:: EXTRACTED RECORDS
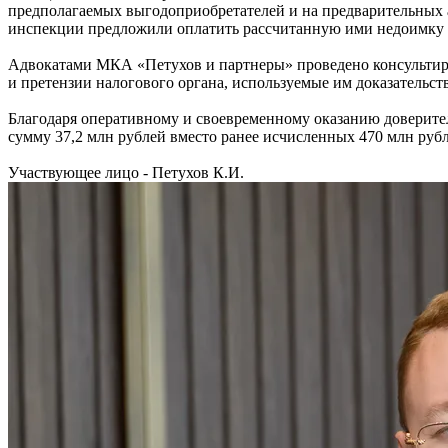
предполагаемых выгодоприобретателей и на предварительных
инспекции предложили оплатить рассчитанную ими недоимку 
Адвокатами МКА «Петухов и партнеры» проведено консультир
и претензии налогового органа, используемые им доказательс
Благодаря оперативному и своевременному оказанию доверит
сумму 37,2 млн рублей вместо ранее исчисленных 470 млн рубл
Участвующее лицо - Петухов К.И.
::::
WHAT IS NEEDED: Starting with the line that contains "инспекции предложили оплатить", write out each line through the end of the listing, exactly as it appears, and include nothing else.

COMPLETED TASK:
инспекции предложили оплатить рассчитанную ими недоимку 
Адвокатами МКА «Петухов и партнеры» проведено консультир
и претензии налогового органа, используемые им доказательс
Благодаря оперативному и своевременному оказанию доверит
сумму 37,2 млн рублей вместо ранее исчисленных 470 млн рубл
Участвующее лицо - Петухов К.И.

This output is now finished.